Medioevo a Valvasone 2026, venerdì 4 settembre tra Cena Medievale e Orcolat
Borgo aperto dalle 19, spettacolo alle 22 in Piazza Castello e fuochi propiziatori alle 23.30 per la seconda giornata.
VALVASONE - La seconda giornata di Medioevo a Valvasone 2026 entra nel vivo oggi, venerdì 4 settembre, con due appuntamenti centrali per il pubblico: la Cena Medievale nel chiostro dell’ex Convento dei Frati Servi di Maria e, alle 22 in Piazza Castello, il debutto del nuovo Teatro dei Misteri dedicato a “Orcolat – Il risveglio della Terra”.
Dopo l’apertura del borgo alle 19, il programma accompagna visitatori e appassionati nel cuore del tema scelto per questa edizione. Le porte della rievocazione si riaprono con il ritorno dell’Officina Sartoria in Sala Erasmo, mentre alle 19.30 in Piazza Castello l’alzabandiera segnerà l’avvio ufficiale della serata. Da quel momento taverne, vie e piazze del centro storico torneranno a popolarsi di guardie, briganti, ancelle, artisti e artigiani.
Il cartellone del borgo medievale pordenonese era partito con Medioevo a Valvasone 2026, manifestazione che quest’anno sviluppa un racconto legato all’Orcolat e alla memoria del terremoto.
La Cena Medievale nel chiostro
Alle 20 il Chiostro dell’ex Convento dei Frati Servi di Maria ospiterà la tradizionale Cena Medievale, già tutto esaurito. Il banchetto porta il titolo “Le montagne che camminano – Cibi e sapori del Friuli medievale al tempo dell’Orcolat” e propone un menu di sette portate costruito a partire da fonti gastronomiche medievali, accompagnato da spettacoli e momenti di intrattenimento.

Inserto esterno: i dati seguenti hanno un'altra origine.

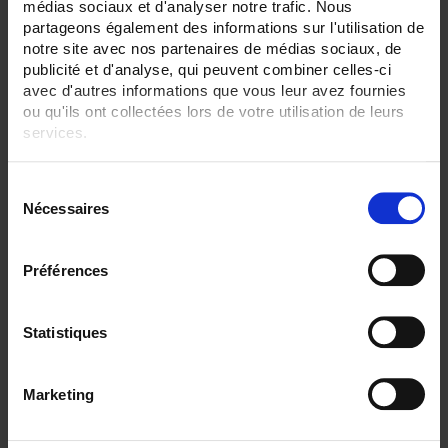
médias sociaux et d'analyser notre trafic. Nous
SENSORS - no. of measuring points:
partageons également des informations sur l'utilisation de
1 (simple)
2 (duplex)
notre site avec nos partenaires de médias sociaux, de
publicité et d'analyse, qui peuvent combiner celles-ci
SENSORS - electrical connection:
avec d'autres informations que vous leur avez fournies
Terminal block+box
ou qu'ils ont collectées lors de votre utilisation de leurs
Transmitter+head
services.
CLEAR ALL
Pour en savoir plus, veuillez consulter notre
politique de
S
confidentialité
.
Nécessaires
é
l
Shop By
e
Préférences
c
t
Set Descending Direction
Sort By
i
Statistiques
o
1 item(s)
n
Show
Marketing
d
u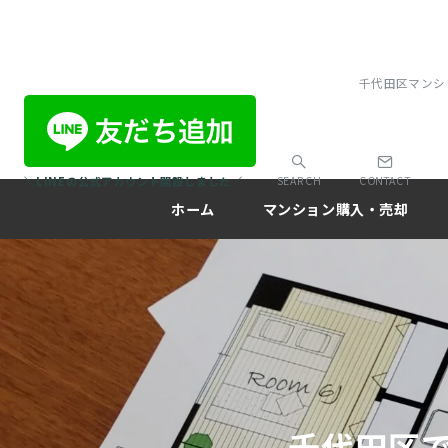
千代田区マンシ
＼LINEの公式アカウント開設しました／
SEARCH
CONTACT
ホーム
マンション購入・売却
千代田区で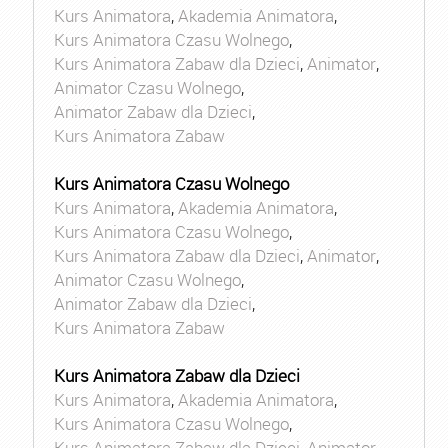
Kurs Animatora
,
Akademia Animatora
,
Kurs Animatora Czasu Wolnego
,
Kurs Animatora Zabaw dla Dzieci
,
Animator
,
Animator Czasu Wolnego
,
Animator Zabaw dla Dzieci
,
Kurs Animatora Zabaw
Kurs Animatora Czasu Wolnego
Kurs Animatora
,
Akademia Animatora
,
Kurs Animatora Czasu Wolnego
,
Kurs Animatora Zabaw dla Dzieci
,
Animator
,
Animator Czasu Wolnego
,
Animator Zabaw dla Dzieci
,
Kurs Animatora Zabaw
Kurs Animatora Zabaw dla Dzieci
Kurs Animatora
,
Akademia Animatora
,
Kurs Animatora Czasu Wolnego
,
Kurs Animatora Zabaw dla Dzieci
,
Animator
,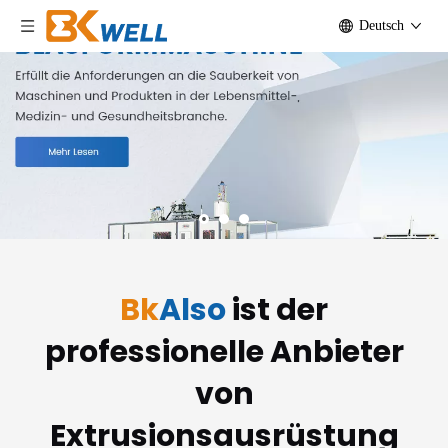
Deutsch
Bk
Also
ist der
professionelle Anbieter
von
Extrusionsausrüstung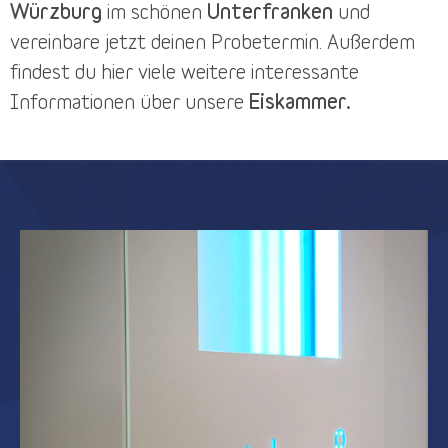
Würzburg
im schönen
Unterfranken
und
vereinbare jetzt deinen
Probetermin
. Außerdem
findest du
hier
viele weitere interessante
Informationen über unsere
Eiskammer.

Si tratta di uno degli appuntamenti più attesi della giornata, anche per il taglio immersivo pensato per far vivere al pubblico atmosfere, sapori e scene coerenti con la rievocazione storica che anima il borgo.
Il nuovo Teatro dei Misteri in Piazza Castello
Il momento centrale della serata arriverà alle 22 con la prima rappresentazione del Teatro dei Misteri, “Orcolat, il risveglio della Terra”, realizzato con il contributo di Fondazione Friuli. La novità di quest’anno riguarda anche la formula scenica: per la prima volta lo spettacolo non sarà itinerante, ma verrà messo in scena interamente in Piazza Castello.
Al centro della vicenda ci sono Raimondo, giovane signore di Valvasone, sua sorella Agnese, il giullare Menico, Frate Leone e la misteriosa Viola. Le loro certezze vengono travolte quando la terra comincia a tremare e dalle profondità emerge l’Orcolat.
Lo spettacolo intreccia il terremoto del 1348 con la memoria del sisma del 1976, il folklore friulano e la figura di San Francesco, costruendo un racconto che tocca paura, perdita e capacità di ricominciare insieme.
Chiusura con i fuochi propiziatori
Dopo la rappresentazione, la serata proseguirà alle 23.30 con i fuochi propiziatori in Piazza Castello. La chiusura ufficiale è fissata alle 23.55 con l’ammaina-bandiera.
Da domani la rievocazione entrerà nel fine settimana con il programma più intenso della manifestazione, tra giostre, battaglie, teatro, attività per famiglie e spettacoli diffusi nel borgo.